● Work to complete
Return every line from the records below with the string "giadungnhapkhausonhouse".

● Given information
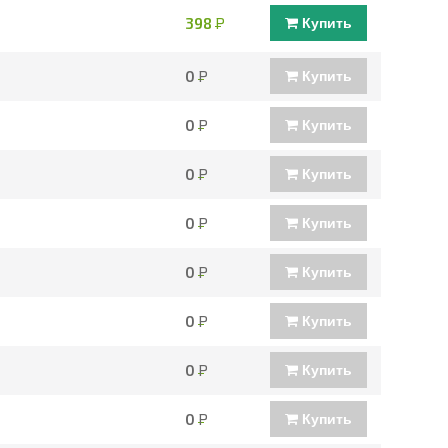
398
Р
Купить
0
Р
Купить
0
Р
Купить
0
Р
Купить
0
Р
Купить
0
Р
Купить
0
Р
Купить
0
Р
Купить
0
Р
Купить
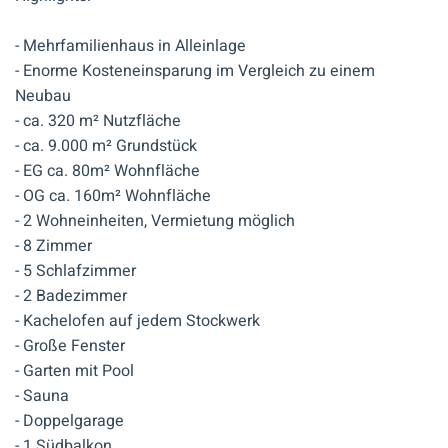
- Mehrfamilienhaus in Alleinlage
- Enorme Kosteneinsparung im Vergleich zu einem
Neubau
- ca. 320 m² Nutzfläche
- ca. 9.000 m² Grundstück
- EG ca. 80m² Wohnfläche
- OG ca. 160m² Wohnfläche
- 2 Wohneinheiten, Vermietung möglich
- 8 Zimmer
- 5 Schlafzimmer
- 2 Badezimmer
- Kachelofen auf jedem Stockwerk
- Große Fenster
- Garten mit Pool
- Sauna
- Doppelgarage
- 1 Südbalkon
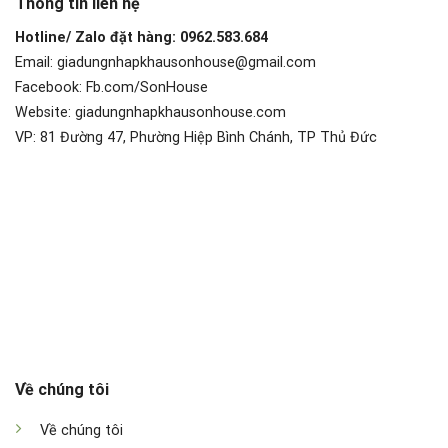
Thông tin liên hệ
Hotline/ Zalo đặt hàng: 0962.583.684
Email: giadungnhapkhausonhouse@gmail.com
Facebook: Fb.com/SonHouse
Website: giadungnhapkhausonhouse.com
VP: 81 Đường 47, Phường Hiệp Bình Chánh, TP Thủ Đức
Về chúng tôi
Về chúng tôi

● Solution
Email: giadungnhapkhausonhouse@gmail.com
Website: giadungnhapkhausonhouse.com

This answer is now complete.